The majority correctly notes that we have required more particularized information in previous cases to support a finding of reasonable suspicion of criminal activity to justify a Terry stop. Majority opinion at 1417-18; see also United States v. Woods, 720 F.2d 1022, 1026-27 (9th Cir.1983) (officers had reasonable suspicion of criminal activity where reliable informant told them a pregnant woman accompanied by a small child was going to meet a woman who would be arriving at the San Diego airport carrying cocaine and officers observed a woman fitting this description display the contents of a box to another woman); United States v. Perez-Esparza, 609 F.2d 1284, 1286 (9th Cir.1979) (officers had reasonable suspicion to stop defendant’s car where a reliable informant identified defendant’s car as one used to smuggle narcotics into the United States from Mexico).

In this matter, the district court upheld the detention of a Hispanic man who was driving an old car near the Mexican border, accompanied by his wife and ten-year-old child, in commuter traffic within the speed limit, based on testimony that (1) smugglers drive at that time to escape detection, (2) the car was purchased from a dealer who sells automobiles to drug traffickers and non-drug traffickers, and (3) it was registered to a person who lives in a neighborhood where other persons have been arrested for narcotics trafficking. The above facts describe a majority of the persons who live near our border with Mexico.

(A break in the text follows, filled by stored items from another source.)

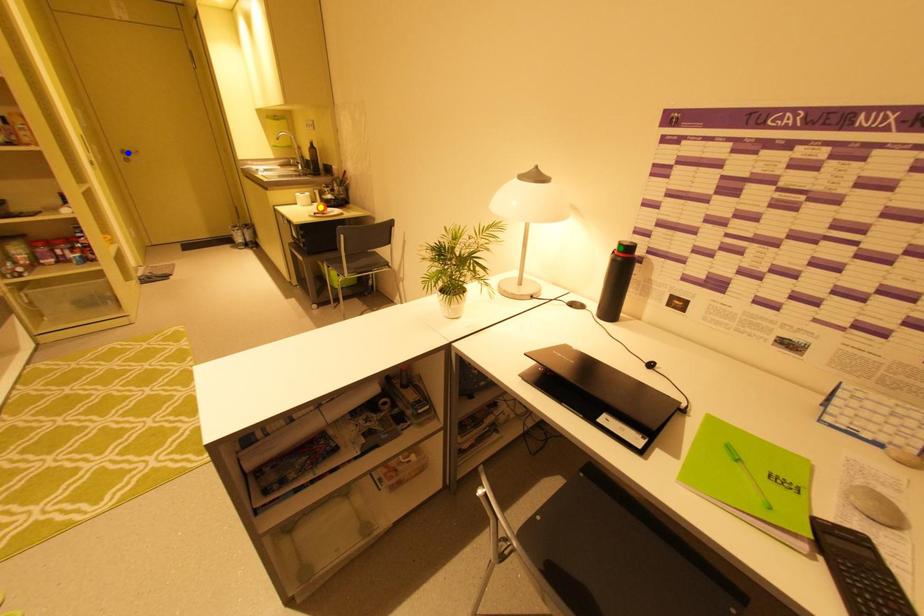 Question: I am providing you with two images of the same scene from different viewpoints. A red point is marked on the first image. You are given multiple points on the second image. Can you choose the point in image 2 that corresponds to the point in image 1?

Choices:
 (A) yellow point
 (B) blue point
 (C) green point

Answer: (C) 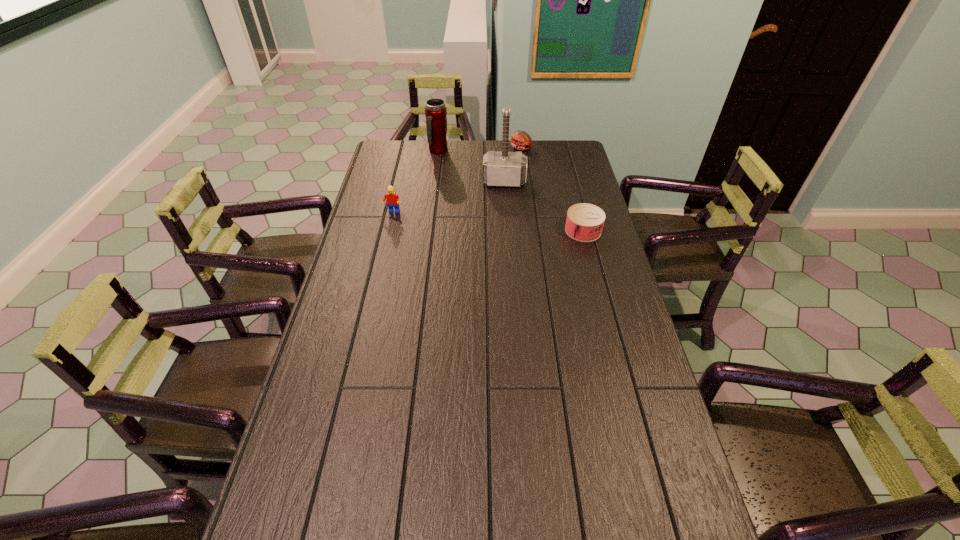 In order to click on free space between the leftmost object and the thermos bottle in this screenshot , I will do `click(416, 181)`.

Where is `vacant area that lies between the tallest object and the Lego`? This screenshot has width=960, height=540. vacant area that lies between the tallest object and the Lego is located at coordinates (448, 197).

Locate an element on the screen. free space that is in between the hammer and the thermos bottle is located at coordinates (471, 166).

You are a GUI agent. You are given a task and a screenshot of the screen. Output one action in this format:
    pyautogui.click(x=<x>, y=<y>)
    Task: Click on the free spot between the tomato and the thermos bottle
    
    Given the screenshot: What is the action you would take?
    pyautogui.click(x=480, y=150)

Find the location of a particular element. The height and width of the screenshot is (540, 960). free point between the fourth object from right to left and the nearest object is located at coordinates (511, 191).

You are a GUI agent. You are given a task and a screenshot of the screen. Output one action in this format:
    pyautogui.click(x=<x>, y=<y>)
    Task: Click on the vacant region between the leftmost object and the nearest object
    
    Given the screenshot: What is the action you would take?
    pyautogui.click(x=488, y=221)

The width and height of the screenshot is (960, 540). Find the location of `vacant space in between the thermos bottle and the tomato`. vacant space in between the thermos bottle and the tomato is located at coordinates (480, 150).

Where is `unoccupied area between the leftmost object and the fourth shortest object`? Image resolution: width=960 pixels, height=540 pixels. unoccupied area between the leftmost object and the fourth shortest object is located at coordinates (416, 181).

Identify which object is the closest to the tomato. Please provide its 2D coordinates. Your answer should be formatted as a tuple, i.e. [(x, y)], where the tuple contains the x and y coordinates of a point satisfying the conditions above.

[(502, 169)]

Image resolution: width=960 pixels, height=540 pixels. I want to click on object that is the closest to the second nearest object, so click(502, 169). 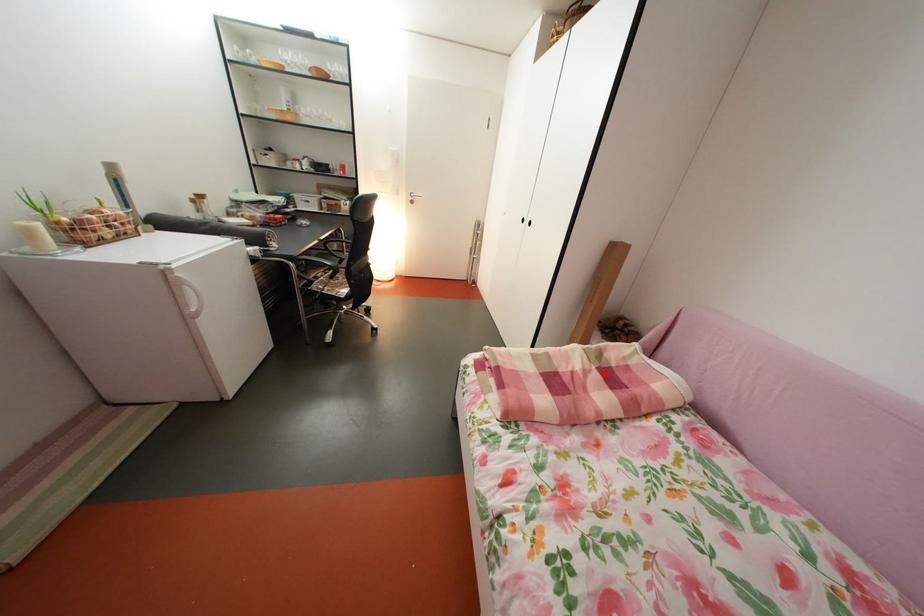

To uphold the district court’s order, we would have to condone random detention and searches of a large number of American residents simply because they live in a depressed, crime ridden border area, drive old cars, when accompanied by their families, and look straight ahead after seeing a law enforcement vehicle.

Under Reid v. Georgia, and United States v. Sokolow, we are compelled to reverse the district court’s order upholding this detention of presumably innocent travelers.